Copy nothing but the lines from the opening of the entries through the line that contains "WxPython (131, 573)", exactly as written. Drop the pictures.

>>>>>

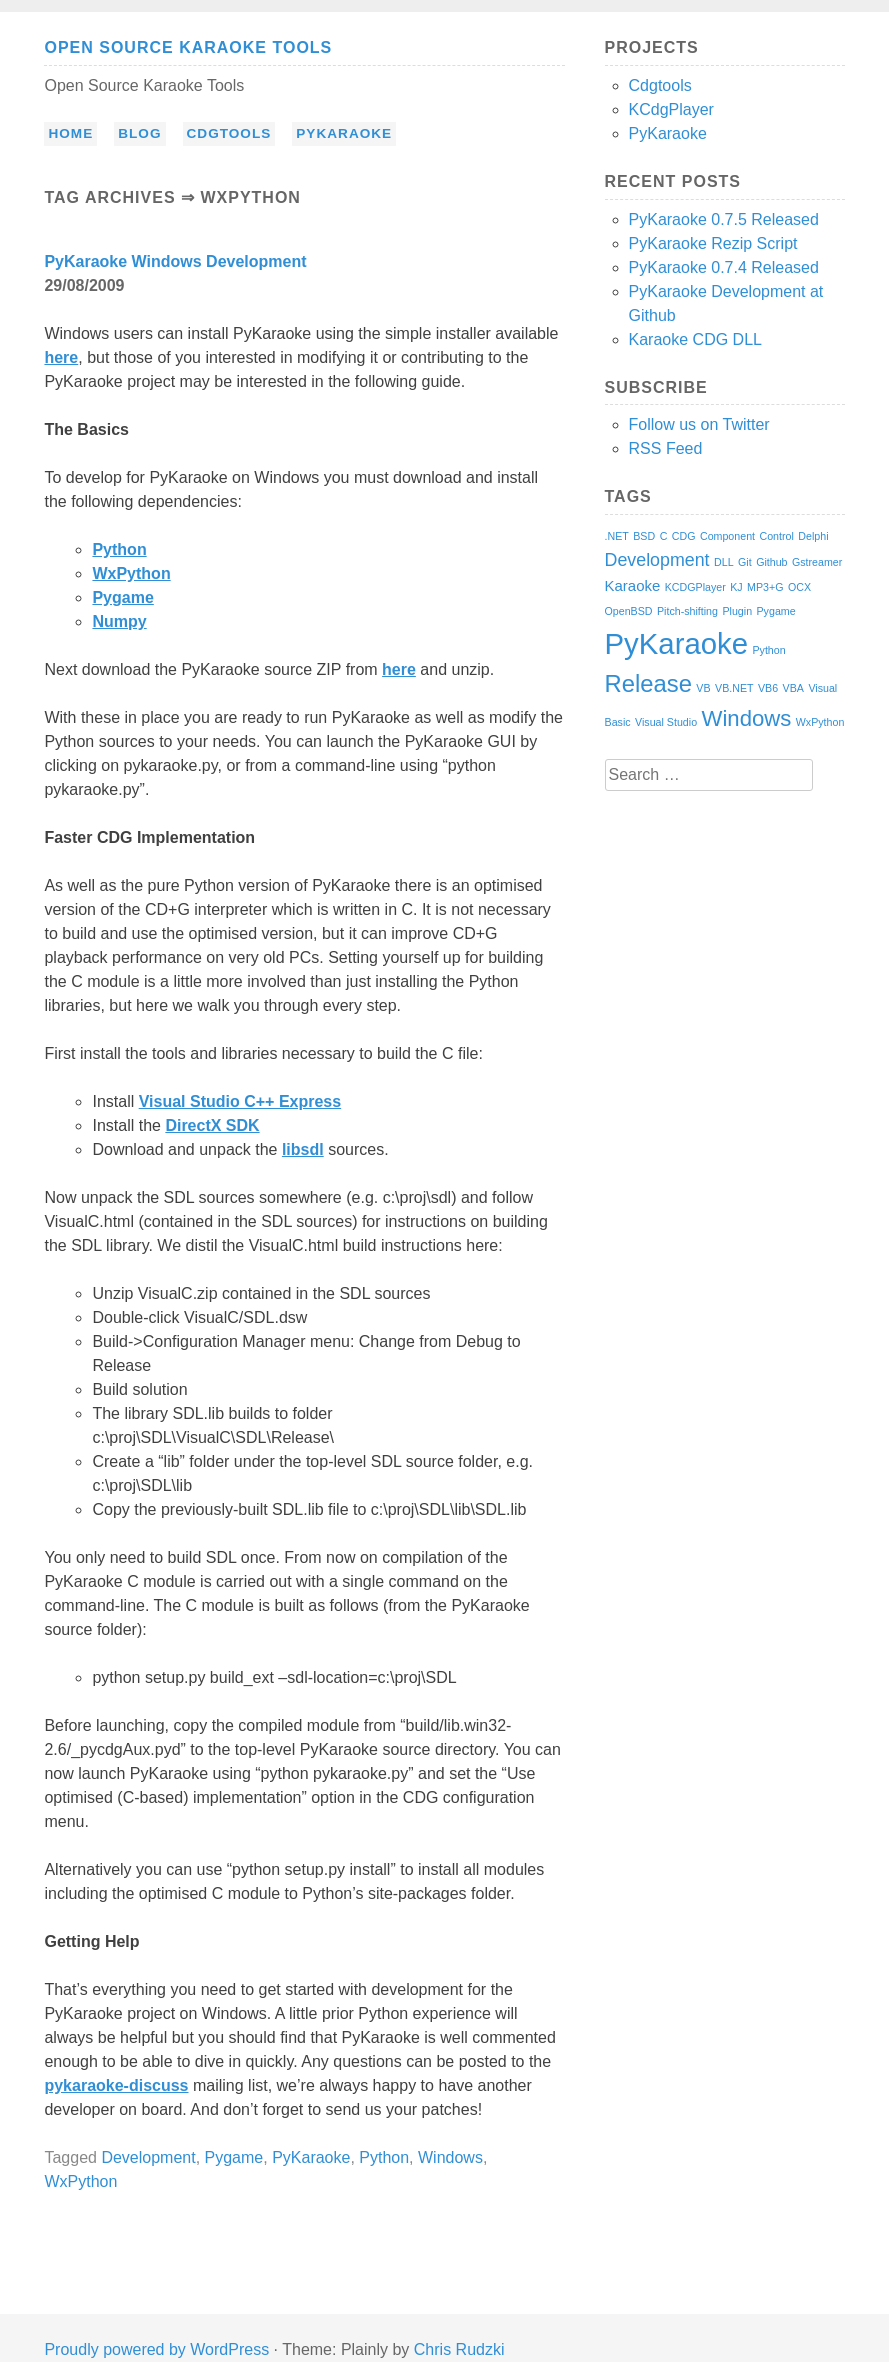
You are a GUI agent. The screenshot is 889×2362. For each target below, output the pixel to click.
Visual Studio (666, 722)
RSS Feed (666, 448)
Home (70, 133)
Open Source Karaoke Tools (188, 47)
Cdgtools (229, 133)
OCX (799, 587)
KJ (736, 587)
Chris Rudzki (459, 2349)
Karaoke (633, 585)
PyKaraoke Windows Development (175, 261)
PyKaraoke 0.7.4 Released (724, 267)
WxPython (131, 573)
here (61, 357)
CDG (684, 536)
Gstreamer (817, 562)
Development (148, 2157)
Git (745, 562)
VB (703, 688)
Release (648, 683)
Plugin (737, 611)
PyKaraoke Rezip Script (713, 243)
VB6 (768, 688)
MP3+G (765, 587)
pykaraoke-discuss (116, 2085)
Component (727, 536)
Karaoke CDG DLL (695, 339)
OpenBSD (629, 611)
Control (776, 536)
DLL (724, 562)
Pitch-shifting (687, 611)
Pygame (122, 597)
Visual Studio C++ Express (240, 1101)
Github (771, 562)
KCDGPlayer (695, 587)
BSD (644, 536)
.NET (617, 536)
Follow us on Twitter (699, 424)
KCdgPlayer (671, 109)
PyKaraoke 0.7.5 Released (724, 219)
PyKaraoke (344, 133)
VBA (793, 688)
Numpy (119, 621)
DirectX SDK (212, 1125)
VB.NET (734, 688)
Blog (139, 133)
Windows (450, 2157)
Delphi (813, 536)
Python (119, 549)
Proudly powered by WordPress (156, 2349)
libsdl (303, 1149)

<<<<<

> [Answer to the problem]
You are a GUI agent. The screenshot is 889×2362. For each target below, output the pixel to click.
Visual Studio (666, 722)
RSS Feed (666, 448)
Home (70, 133)
Open Source Karaoke Tools (188, 47)
Cdgtools (229, 133)
OCX (799, 587)
KJ (736, 587)
Chris Rudzki (459, 2349)
Karaoke (633, 585)
PyKaraoke Windows Development (175, 261)
PyKaraoke 0.7.4 Released (724, 267)
WxPython (131, 573)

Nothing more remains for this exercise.